The unofficial start of summer — Memorial Day — kicks off this weekend and since many of us have been hibernating all winter, it’s time to jumpstart a lifestyle change to lose weight and feel your absolute best! To initiate behavior change for quick weight loss, I always encourage my clients to utilize the 3 P’s: Plan, Purchase and Prep.
Choose a day that is most convenient for you and make it your “plan” day. Label this day in your calendar whether that’s on your smartphone or paper. This will be your day to write out what you will eat for breakfast, lunch and dinner for the week.
Below is a chart that I provide to my clients as a rubric to help them outline what they will eat during the upcoming week. For some, planning in general can be difficult, so no reason to overcomplicate this. Keep your plan simple for the first one to two weeks, until you get the hang of planning/rotating healthy meal options. Start your plan by choosing two items for breakfast and two items for lunch; then rotate for the week. In regards to dinner, I typically suggest incorporating/rotating a vegetable, grain and a main protein. While making your weekly list of meals, decide if there’s anything unhealthy you could skip; for instance, the cheese on your salad (cuts calories and fat) or the oil on your vegetables (substitute regular salad dressing with balsamic vinegar to save calories at lunch time). If you are someone who frequently goes out to eat during the week, plan ahead which restaurant(s) you will go to, look over their menu, and choose what you will eat accordingly.
Making a grocery list (like the one pictured below) may seem like a mundane task but it could help you lose weight. According to a new study in the journal of nutrition education and behavior, those who made a shopping list before going to the store had a healthier weight than those who didn’t. Even though you just planned your meals for the week and may know exactly what you need to get, writing out a list and sticking to it will help lessen the temptation to purchase random foods or prevent old behaviors such as buying two pints of ice cream because it is on sale. Constantly remind yourself while shopping that if the food is not on the list, you can’t buy it. Don’t try to justify buying chips because the kids like them or purchase bakery cookies because it’s your roommate’s birthday. When trigger foods are in the house, it’s much easier to give into temptation.

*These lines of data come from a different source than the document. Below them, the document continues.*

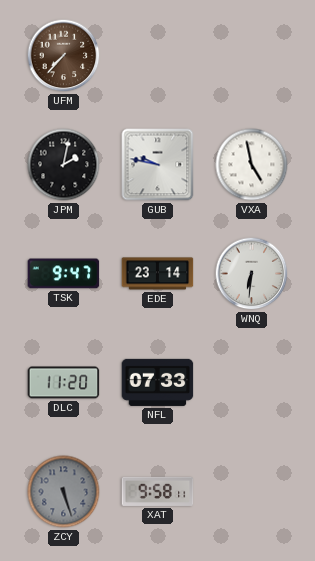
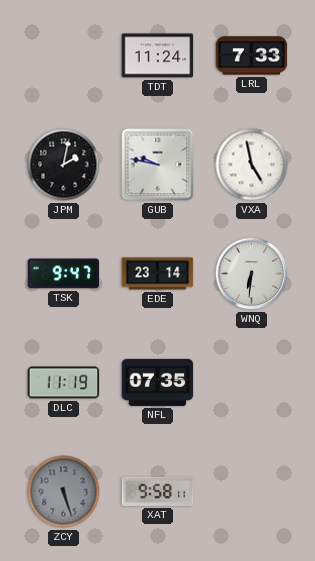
UFM: 7:37 -> none
TDT: none -> 11:24
LRL: none -> 7:33
DLC: 11:20 -> 11:19
NFL: 07:33 -> 07:35
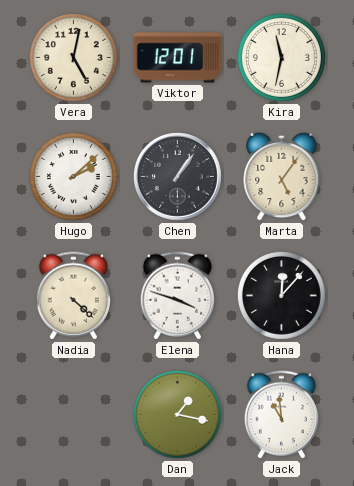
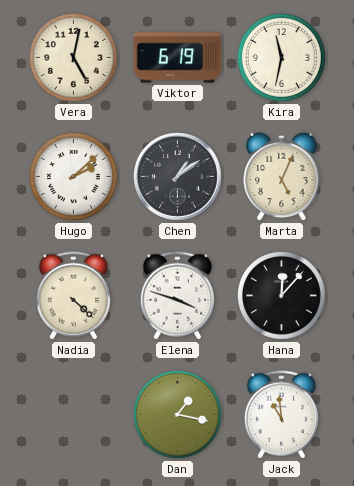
Viktor: 12:01 -> 6:19
Chen: 1:06 -> 1:09
Marta: 5:06 -> 5:04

I am a big believer in batch cooking. First, decide which starches, vegetables and protein (fish, chicken, tofu, beef etc.) you will prepare for the week. Then, after you purchase your food items, decide on a day to prep, set aside 1-2 hours and start cooking! (Time will vary depending on the complexity of your meal choices.)
Even if you’re often short on time, there’s always a way to work it in to your schedule. For instance, there will be some mornings during the week that I will bake chicken (about 25 minutes) while I shower and get dressed for work. Before I leave, I will place the chicken in a Tupperware container and separate it into individual servings when I get home.

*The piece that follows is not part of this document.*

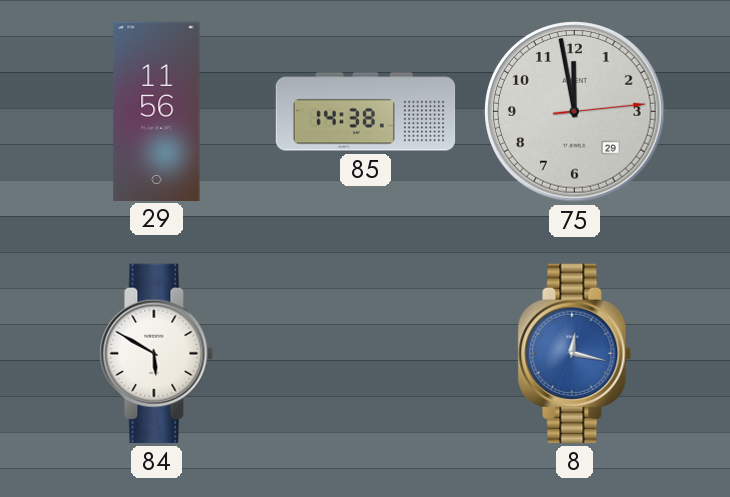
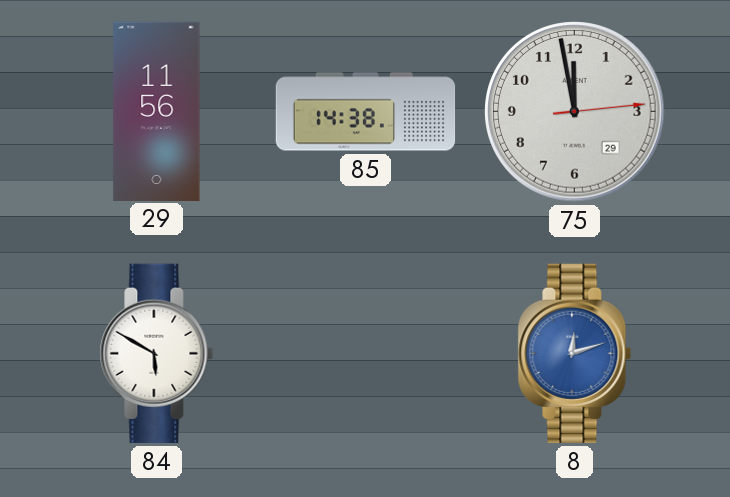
8: 12:17 -> 12:12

Here are some batch cooking suggestions:
When choosing starches for the week, I encourage my clients to batch cook quinoa (a super grain!) to eat as a side dish or top a salad for the week. Another nutritious starch to keep on hand is sweet potatoes. All you have to do is cut them into wedges, drizzle with olive oil and roast at 400 degrees for 20 minutes.
Include a good source of protein into your daily meals such as chicken, turkey, fish or tofu. A good serving size typically is 4-5 ounces per meal. You can grill a couple of chicken breasts or bake fish (only keeps well in the refrigerator for 2 days) for either lunch or dinner, and boil off some eggs as a snack. I keep a carton of eggs around just in case I decide to incorporate a veggie omelet into your weekly plan.
Don’t forget, vegetables should always be included at lunch and dinner. Make this recommendation a reality. Purchase spring mix to incorporate into your lunch. For dinner, choose two different vegetables, such as broccoli and asparagus, and rotate them as options for the week.